→ **Provided records**:
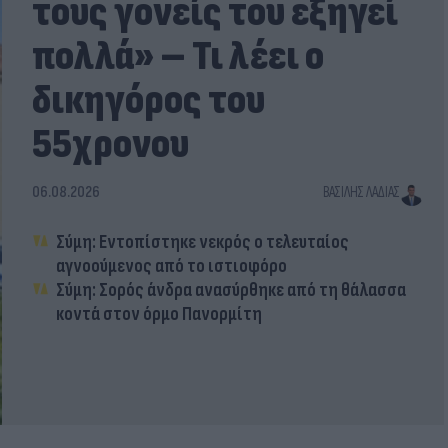
τους γονείς του εξηγεί
πολλά» – Τι λέει ο
δικηγόρος του
55χρονου
06.08.2026
ΒΑΣΊΛΗΣ ΛΑΔΙΆΣ
Σύμη: Εντοπίστηκε νεκρός ο τελευταίος
αγνοούμενος από το ιστιοφόρο
Σύμη: Σορός άνδρα ανασύρθηκε από τη θάλασσα
κοντά στον όρμο Πανορμίτη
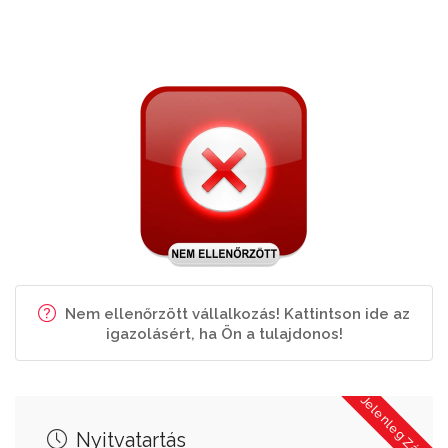
Nem ellenőrzött vállalkozás! Kattintson ide az
igazolásért, ha Ön a tulajdonos!
Jelenleg Zárva
Nyitvatartás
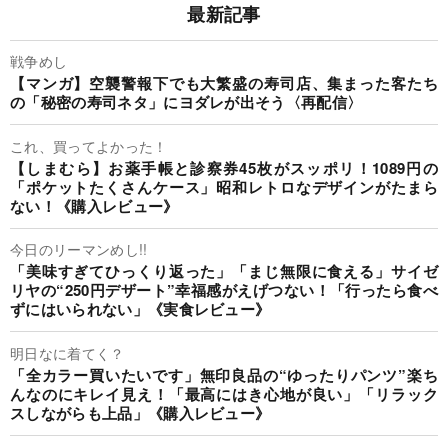
最新記事
戦争めし
【マンガ】空襲警報下でも大繁盛の寿司店、集まった客たち
の「秘密の寿司ネタ」にヨダレが出そう〈再配信〉
これ、買ってよかった！
【しまむら】お薬手帳と診察券45枚がスッポリ！1089円の
「ポケットたくさんケース」昭和レトロなデザインがたまら
ない！《購入レビュー》
今日のリーマンめし!!
「美味すぎてひっくり返った」「まじ無限に食える」サイゼ
リヤの“250円デザート”幸福感がえげつない！「行ったら食べ
ずにはいられない」《実食レビュー》
明日なに着てく？
「全カラー買いたいです」無印良品の“ゆったりパンツ”楽ち
んなのにキレイ見え！「最高にはき心地が良い」「リラック
スしながらも上品」《購入レビュー》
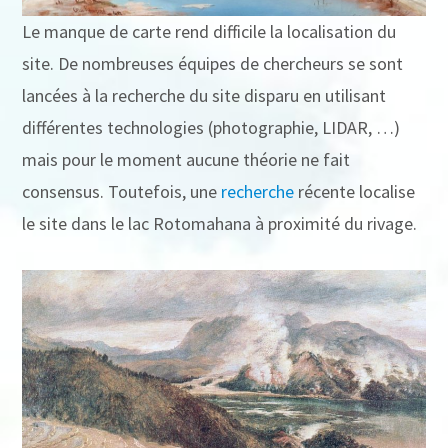
Le manque de carte rend difficile la localisation du
site. De nombreuses équipes de chercheurs se sont
lancées à la recherche du site disparu en utilisant
différentes technologies (photographie, LIDAR, …)
mais pour le moment aucune théorie ne fait
consensus. Toutefois, une
recherche
récente localise
le site dans le lac Rotomahana à proximité du rivage.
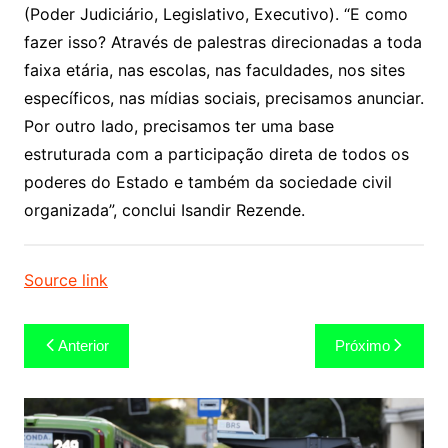
(Poder Judiciário, Legislativo, Executivo). “E como
fazer isso? Através de palestras direcionadas a toda
faixa etária, nas escolas, nas faculdades, nos sites
específicos, nas mídias sociais, precisamos anunciar.
Por outro lado, precisamos ter uma base
estruturada com a participação direta de todos os
poderes do Estado e também da sociedade civil
organizada”, conclui Isandir Rezende.
Source link
Navegação
Anterior
Próximo
de
Post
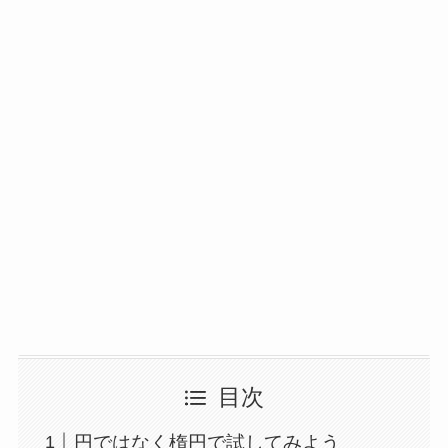
目次
円ではなく楕円で試してみよう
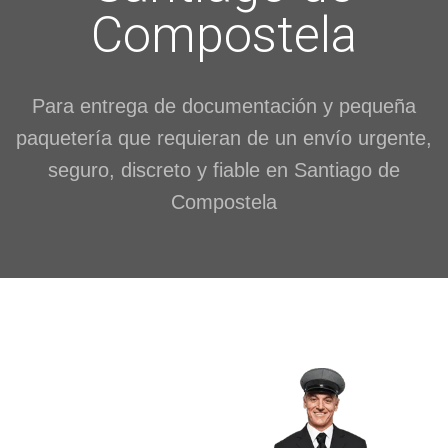
Compostela
Para entrega de documentación y pequeña
paquetería que requieran de un envío urgente,
seguro, discreto y fiable en Santiago de
Compostela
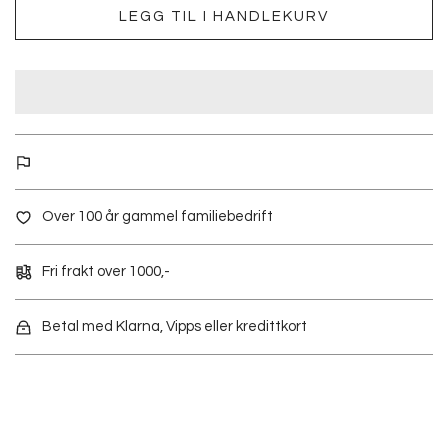
LEGG TIL I HANDLEKURV
Over 100 år gammel familiebedrift
Fri frakt over 1000,-
Betal med Klarna, Vipps eller kredittkort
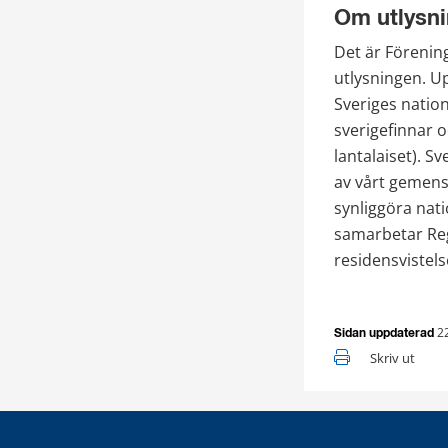
Om utlysn
Det är Förenin
utlysningen. Upp
Sveriges nation
sverigefinnar 
lantalaiset). S
av vårt gemens
synliggöra nati
samarbetar Reg
residensvistels
2
Sidan uppdaterad
Skriv ut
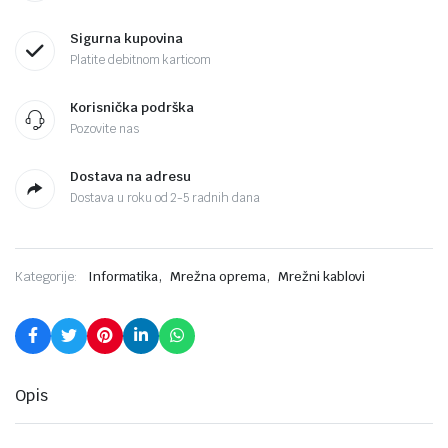
Sigurna kupovina
Platite debitnom karticom
Korisnička podrška
Pozovite nas
Dostava na adresu
Dostava u roku od 2-5 radnih dana
,
,
Kategorije:
Informatika
Mrežna oprema
Mrežni kablovi
Opis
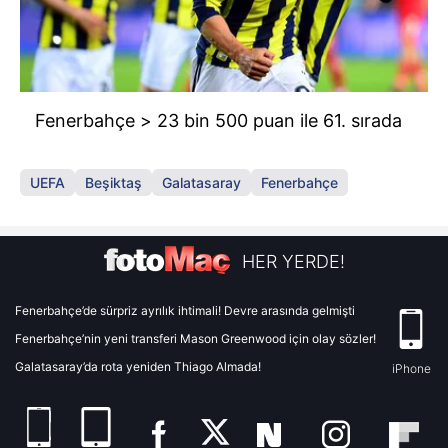
Fenerbahçe > 23 bin 500 puan ile 61. sırada
UEFA
Beşiktaş
Galatasaray
Fenerbahçe
HER YERDE!
Fenerbahçe’de sürpriz ayrılık ihtimali! Devre arasında gelmişti
Fenerbahçe’nin yeni transferi Mason Greenwood için olay sözler!
Galatasaray’da rota yeniden Thiago Almada!
iPhone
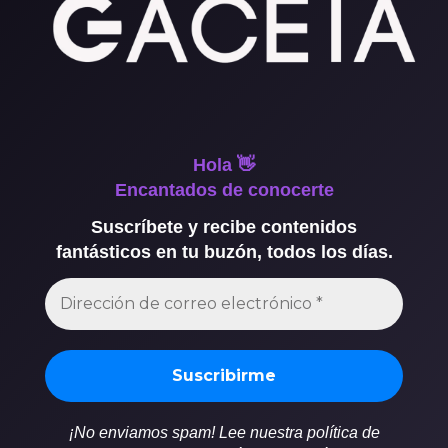
Hola 👋
Encantados de conocerte
Suscríbete y recibe contenidos
fantásticos en tu buzón, todos los días.
¡No enviamos spam! Lee nuestra política de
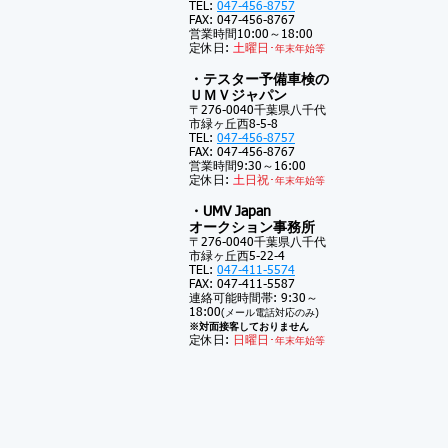
TEL:
047-456-8757
FAX: 047-456-8767
営業時間10:00～18:00
定休日:
土
曜日･
年末年始等
・テスター予備車検の
ＵＭＶジャパン
〒276-0040千葉県八千代
市緑ヶ丘西8-5-8
TEL:
047-456-8757
FAX: 047-456-8767
営業時間9:30～16:00
定休日:
土
日祝･
年末年始等
・UMV Japan
オークション事務所
〒276-0040千葉県八千代
市緑ヶ丘西5-22-4
TEL:
047-411-5574
FAX: 047-411-5587
連絡可能時間帯: 9:30～
18:00
(メール電話対応のみ)
※対面接客しておりません
定休日:
日曜日･
年末年始等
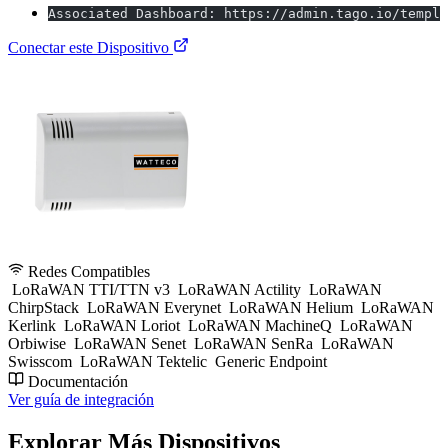
Associated Dashboard: https://admin.tago.io/templa
Conectar este Dispositivo
Redes Compatibles
LoRaWAN TTI/TTN v3
LoRaWAN Actility
LoRaWAN
ChirpStack
LoRaWAN Everynet
LoRaWAN Helium
LoRaWAN
Kerlink
LoRaWAN Loriot
LoRaWAN MachineQ
LoRaWAN
Orbiwise
LoRaWAN Senet
LoRaWAN SenRa
LoRaWAN
Swisscom
LoRaWAN Tektelic
Generic Endpoint
Documentación
Ver guía de integración
Explorar Más Dispositivos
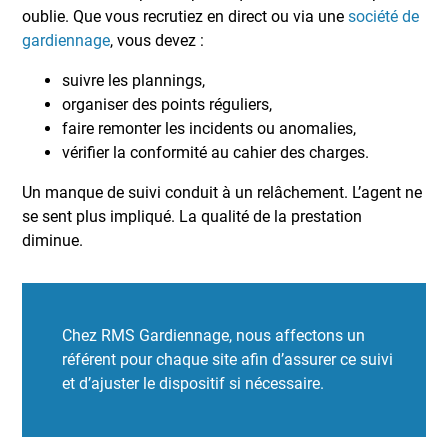
oublie. Que vous recrutiez en direct ou via une
société de
gardiennage
, vous devez :
suivre les plannings,
organiser des points réguliers,
faire remonter les incidents ou anomalies,
vérifier la conformité au cahier des charges.
Un manque de suivi conduit à un relâchement. L’agent ne
se sent plus impliqué. La qualité de la prestation
diminue.
Chez RMS Gardiennage, nous affectons un
référent pour chaque site afin d’assurer ce suivi
et d’ajuster le dispositif si nécessaire.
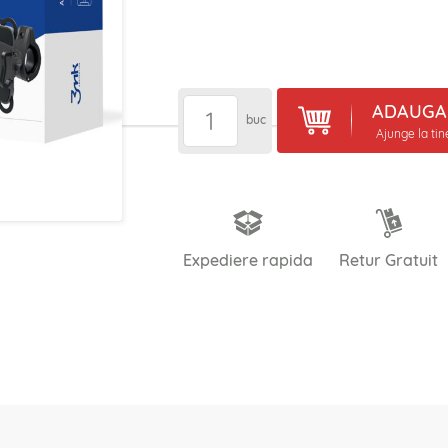
ADAUGA 
buc
Ajunge la ti
Expediere rapida
Retur Gratuit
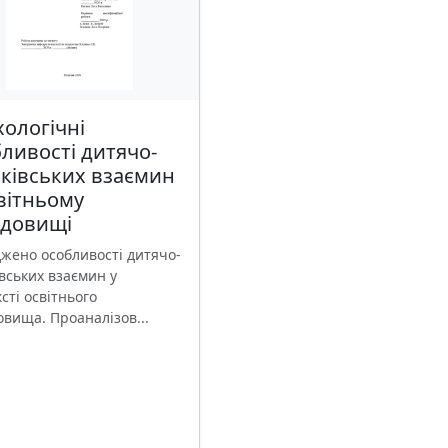
ологічні
ливості дитячо-
ківських взаємин
вітньому
едовищі
джено особливості дитячо-
вських взаємин у
сті освітнього
овища. Проаналізов...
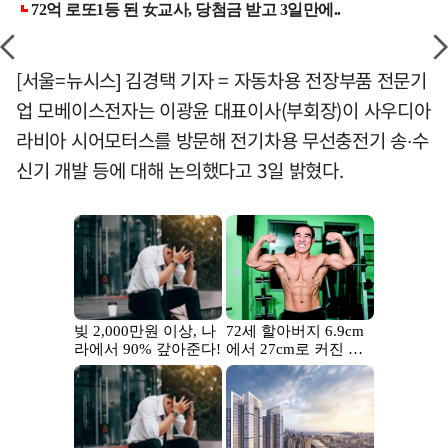
[서울=뉴시스] 김경택 기자 = 자동차용 전장부품 전문기
업 모베이스전자는 이광윤 대표이사(부회장)이 사우디아
라비아 시어모터스를 방문해 전기차용 무선충전기 송∙수
신기 개발 등에 대해 논의했다고 3일 밝혔다.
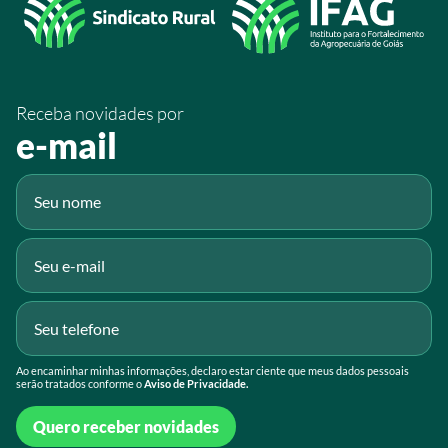
/sistemafaeg
/SistemaFaeg
/sistemafaeg
Receba novidades por
Fluig
e-mail
Gmail
Ao encaminhar minhas informações, declaro estar ciente que meus dados pessoais
serão tratados conforme o
Aviso de Privacidade.
Quero receber novidades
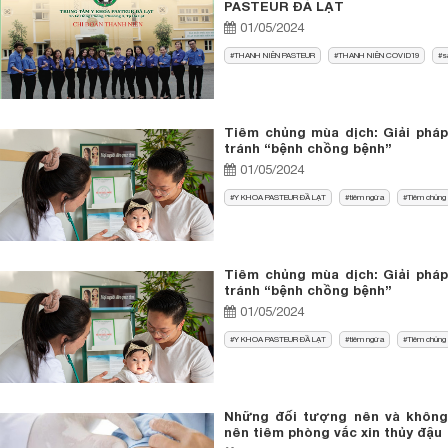
PASTEUR ĐÀ LẠT
01/05/2024
THANH NIÊN PASTEUR
THANH NIÊN COVID19
s
Tiêm chủng mùa dịch: Giải pháp
tránh “bệnh chồng bệnh”
01/05/2024
Y KHOA PASTEUR ĐẦ LẠT
tiêm ngừa
Tiêm chủng
Tiêm chủng mùa dịch: Giải pháp
tránh “bệnh chồng bệnh”
01/05/2024
Y KHOA PASTEUR ĐẦ LẠT
tiêm ngừa
Tiêm chủng
Những đối tượng nên và không
nên tiêm phòng vắc xin thủy đậu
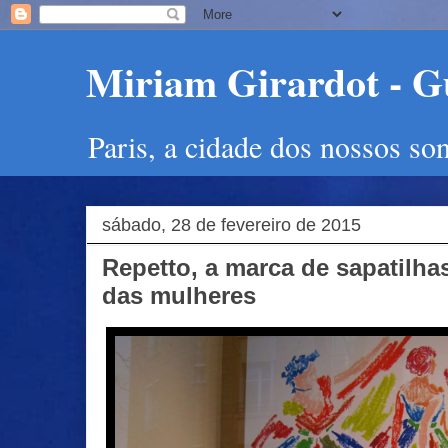
Miriam Girardot - Gu
Paris, a cidade dos nossos so
sábado, 28 de fevereiro de 2015
Repetto, a marca de sapatilha
das mulheres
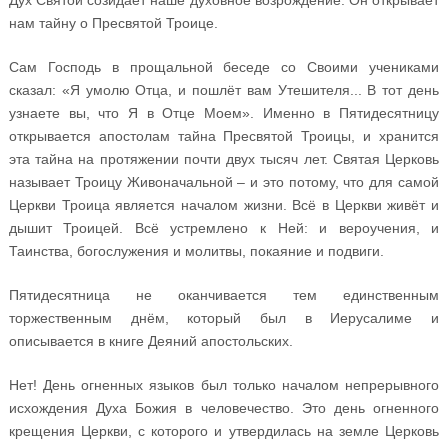
Дух Святой созидает наше духовное возрождение. Он открывает
нам тайну о Пресвятой Троице.
Сам Господь в прощальной беседе со Своими учениками
сказал: «Я умолю Отца, и пошлёт вам Утешителя... В тот день
узнаете вы, что Я в Отце Моем». Именно в Пятидесятницу
открывается апостолам тайна Пресвятой Троицы, и хранится
эта тайна на протяжении почти двух тысяч лет. Святая Церковь
называет Троицу Живоначальной – и это потому, что для самой
Церкви Троица является началом жизни. Всё в Церкви живёт и
дышит Троицей. Всё устремлено к Ней: и вероучения, и
Таинства, богослужения и молитвы, покаяние и подвиги.
Пятидесятница не оканчивается тем единственным
торжественным днём, который был в Иерусалиме и
описывается в книге Деяний апостольских.
Нет! День огненных языков был только началом непрерывного
исхождения Духа Божия в человечество. Это день огненного
крещения Церкви, с которого и утвердилась на земле Церковь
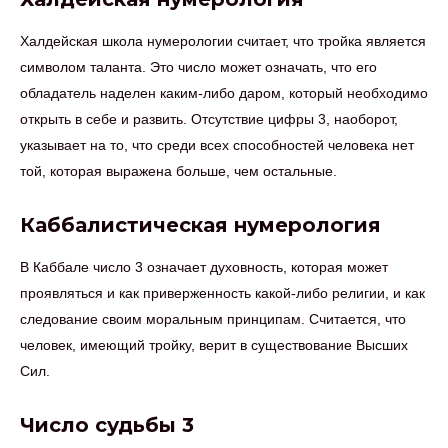
Халдейская школа нумерологии считает, что тройка является
символом таланта. Это число может означать, что его
обладатель наделен каким-либо даром, который необходимо
открыть в себе и развить. Отсутствие цифры 3, наоборот,
указывает на то, что среди всех способностей человека нет
той, которая выражена больше, чем остальные.
Каббалистическая нумерология
В Каббале число 3 означает духовность, которая может
проявляться и как приверженность какой-либо религии, и как
следование своим моральным принципам. Считается, что
человек, имеющий тройку, верит в существование Высших
Сил.
Число судьбы 3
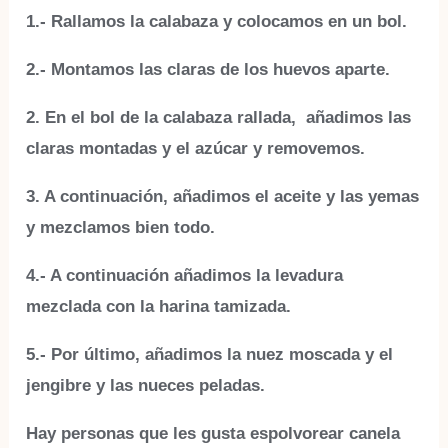
1.- Rallamos la calabaza y colocamos en un bol.
2.- Montamos las claras de los huevos aparte.
2. En el bol de la calabaza rallada, añadimos las
claras montadas y el azúcar y removemos.
3. A continuación, añadimos el aceite y las yemas
y mezclamos bien todo.
4.- A continuación añadimos la levadura
mezclada con la harina tamizada.
5.- Por último, añadimos la nuez moscada y el
jengibre y las nueces peladas.
Hay personas que les gusta espolvorear canela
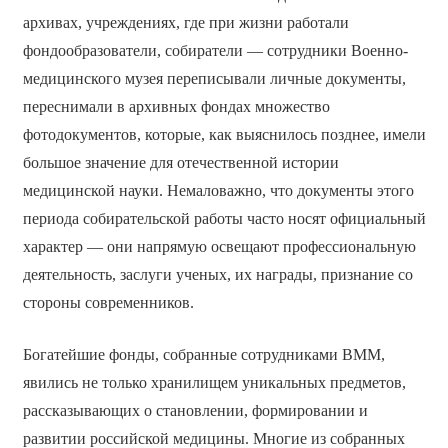
архивах, учреждениях, где при жизни работали
фондообразователи, собиратели — сотрудники Военно-
медицинского музея переписывали личные документы,
переснимали в архивных фондах множество
фотодокументов, которые, как выяснилось позднее, имели
большое значение для отечественной истории
медицинской науки. Немаловажно, что документы этого
периода собирательской работы часто носят официальный
характер — они напрямую освещают профессиональную
деятельность, заслуги ученых, их награды, признание со
стороны современников.
Богатейшие фонды, собранные сотрудниками ВММ,
явились не только хранилищем уникальных предметов,
рассказывающих о становлении, формировании и
развитии российской медицины. Многие из собранных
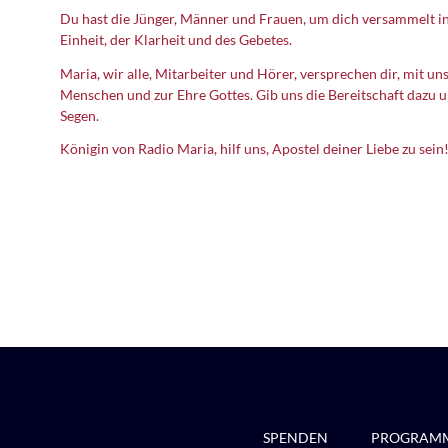
Du hast die Jünger, Männer und Frauen, um dich versammelt in 
Einheit, der Klarheit und des Gebetes.
Maria, wir alle, Mitarbeiter und Hörer, versprechen dir, mit u
Menschen und zur Ehre Gottes. Gib uns die Bereitschaft dazu u
Segen.
Königin von Radio Maria, hilf uns, Apostel deiner Liebe zu sei
SPENDEN
PROGRAM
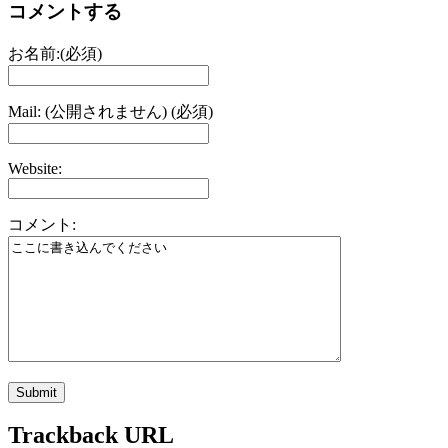
コメントする
お名前:(必須)
Mail: (公開されません) (必須)
Website:
コメント:
Trackback URL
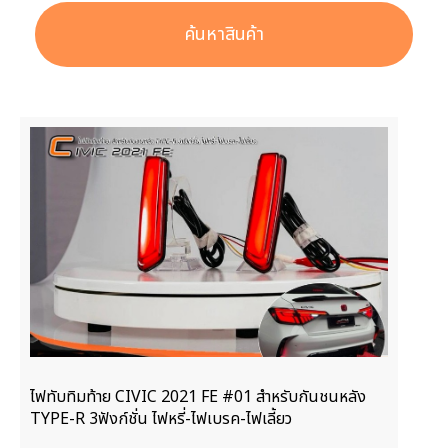
ค้นหาสินค้า
ไฟทับทิมท้าย CIVIC 2021 FE #01 สำหรับกันชนหลัง
TYPE-R 3ฟังก์ชั่น ไฟหรี่-ไฟเบรค-ไฟเลี้ยว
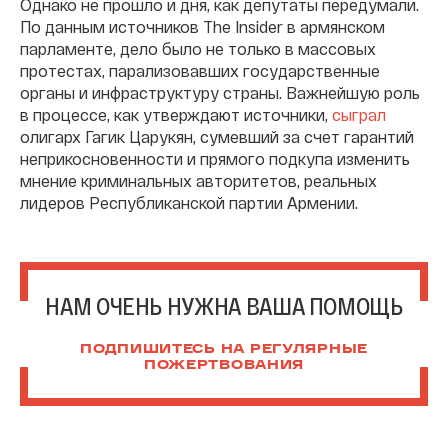
Однако не прошло и дня, как депутаты передумали.
По данным источников The Insider в армянском
парламенте, дело было не только в массовых
протестах, парализовавших государственные
органы и инфраструктуру страны. Важнейшую роль
в процессе, как утверждают источники,
сыграл
олигарх Гагик Царукян, сумевший за счет гарантий
неприкосновенности и прямого подкупа изменить
мнение криминальных авторитетов, реальных
лидеров Республиканской партии Армении.
НАМ ОЧЕНЬ НУЖНА ВАША ПОМОЩЬ
ПОДПИШИТЕСЬ НА РЕГУЛЯРНЫЕ
ПОЖЕРТВОВАНИЯ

→ **The problem**:
Please show every line above that includes the word "только".

→ **Result**:
Нет! День огненных языков был только началом непрерывного
явились не только хранилищем уникальных предметов,
парламенте, дело было не только в массовых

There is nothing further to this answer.